In Netlify you can use the Netlify UI. Head over to the Build & Deploy settings in your Site Settings, and then plug your values in under "Environment variables" or alternatively, use the Netlify CLI (opens new window)

References

• https://nextjs.org/docs/basic-features/environment-variables (opens new window)

Request and Response objects: export default async function (req, res) { ... }

The Server Request Object (req) includes a set of Express.js-like helper methods to improve the developer experience and increase the speed of creating new API endpoints:

• req.cookies - An object containing the cookies sent by the request. Defaults to {}

• req.query - An object containing the query string. Defaults to {}

• req.body - An object containing the body parsed by content-type, or null if no body was sent

  See the code fragment generatePrompt(req.body.animal)

The Server Response object, ( abbreviated as res) includes a set of Express.js-like helper methods to improve the developer experience and increase the speed of creating new API endpoints:

• res.status(code) - A function to set the status code. code must be a valid HTTP status code

• res.json(body) - Sends a JSON response. body must be a serializable object

• res.send(body) - Sends the HTTP response. body can be a string, an object or a Buffer

  See the code fragment res.status(200).json({ result: completion.data.choices[0].text });

• res.redirect([status,] path) - Redirects to a specified path or URL. status must be a valid HTTP status code.

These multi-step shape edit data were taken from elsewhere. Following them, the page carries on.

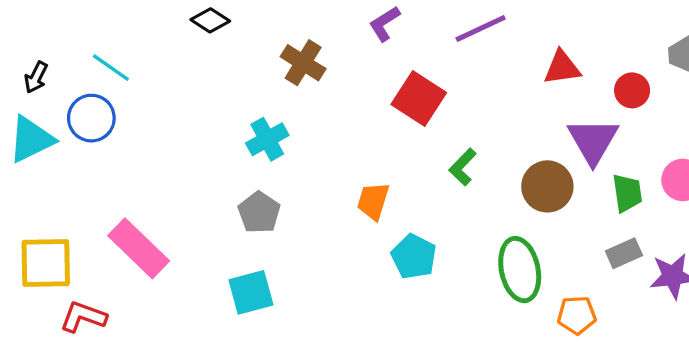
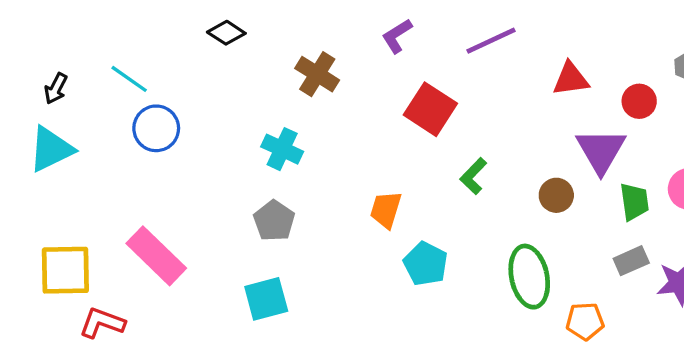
blue circle: (91, 118) -> (156, 128), moved
cyan cross: (267, 139) -> (282, 149), turned -36
brown circle: (547, 186) -> (556, 195), size x0.7

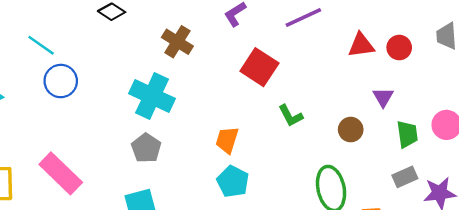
red circle: (639, 101) -> (399, 48), moved
cyan cross: (282, 149) -> (152, 96), size x1.5
purple triangle: (601, 151) -> (383, 97), size x0.6
green L-shape: (473, 176) -> (291, 116), turned -72
cyan pentagon: (426, 264) -> (233, 182), moved

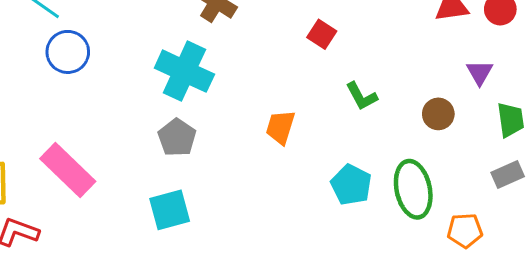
red square: (259, 67) -> (322, 34), size x0.6
cyan pentagon: (233, 182) -> (351, 185), moved

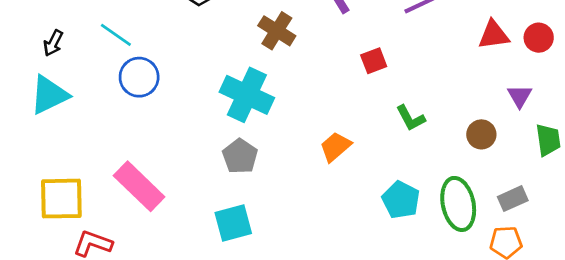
red square: (322, 34) -> (374, 61), turned 36
orange trapezoid: (280, 127) -> (335, 147), turned 32
gray rectangle: (508, 174) -> (513, 199), moved

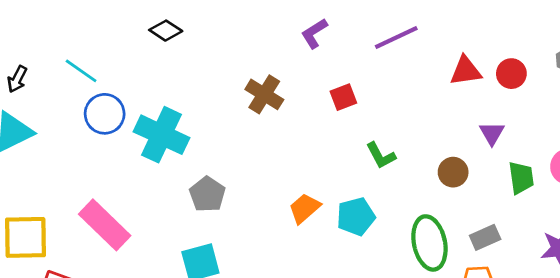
brown cross: (277, 31) -> (264, 94), moved
cyan cross: (247, 95) -> (162, 135), moved
orange trapezoid: (335, 147) -> (305, 208), moved
cyan pentagon: (401, 200) -> (356, 217), moved, turned 30

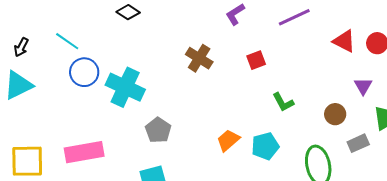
red triangle: (466, 71) -> (344, 41), turned 35
pink rectangle: (105, 225) -> (84, 152), turned -54
gray rectangle: (485, 237) -> (358, 143), moved

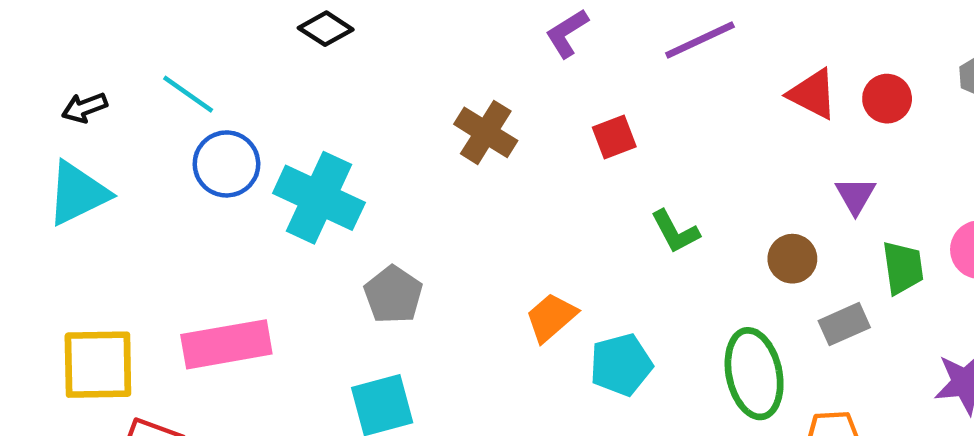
black arrow: (21, 47) -> (84, 108), turned 42
cyan pentagon: (265, 146) -> (621, 365), moved

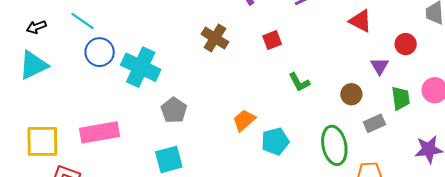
red circle: (887, 99) -> (406, 44), moved

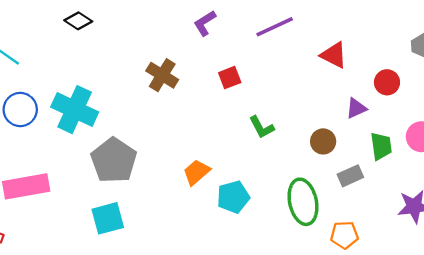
blue circle: (100, 52) -> (20, 110), moved
purple triangle: (380, 66) -> (356, 108), turned 36
gray pentagon: (174, 110) -> (114, 160), size x1.5

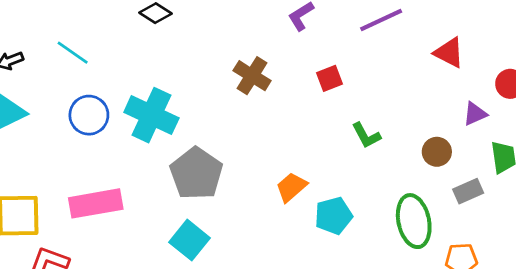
cyan square: (108, 218) -> (189, 240), turned -36

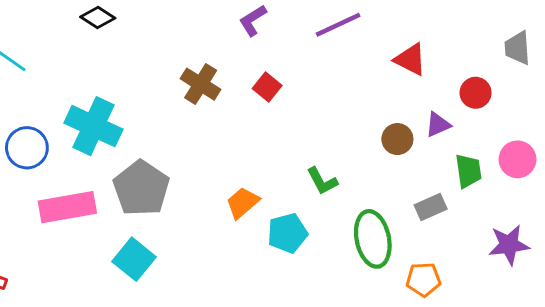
red square: (329, 78) -> (267, 87), moved, turned -30
blue circle: (89, 115) -> (27, 148), moved
green L-shape: (366, 135) -> (322, 181), moved
brown circle: (437, 152) -> (397, 139), moved
pink rectangle: (96, 203) -> (67, 207), moved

  • If not specified, status defaults to "307" "Temporary redirect".
  • If path starts with "http" or "//", the redirect is external.

OpenAI Completions: const completion = await openai.createCompletion({ ... })

See the documentation at https://beta.openai.com/docs/api-reference/completions/create (opens new window)

It makes a POST request to https://api.openai.com/v1/completions (opens new window):

In the JSON body goes:

• model: ID of the model to use. You can use the List models API to see all of your available models
• prompt: string to generate completions for, encoded as a string, array of strings, array of tokens, or array of token arrays.
• temperature: Higher values means the model will take more risks. Try 0.9 for more creative applications, and 0 for ones with a well-defined answer.

The response is a JSON object with the following fields:

{
  "id": "cmpl-uqkvlQyYK7bGYrRHQ0eXlWi7",
  "object": "text_completion",
  "created": 1589478378,
  "model": "text-davinci-003",
  "choices": [
    {
      "text": "\n\nThis is indeed a test",
      "index": 0,
      "logprobs": null,
      "finish_reason": "length"
    }
  ],
  "usage": {
    "prompt_tokens": 5,
    "completion_tokens": 7,
    "total_tokens": 12
  }
}

pages/index.js

The index.js file inside the pages directory is the page that is rendered when the user visits the root of your application. It exports a React component that renders the home page.

There are three core concepts of React that you'll need to be familiar with to start building React applications. These are:

• Components (opens new window)
• Props (opens new window)
• State (opens new window)

In Next.js, a page is a React Component exported from a .js, .jsx, .ts, or .tsx file in the pages directory. Each page is associated with a route based on its file name.

thus, index.js is a page and index.module.css is a module.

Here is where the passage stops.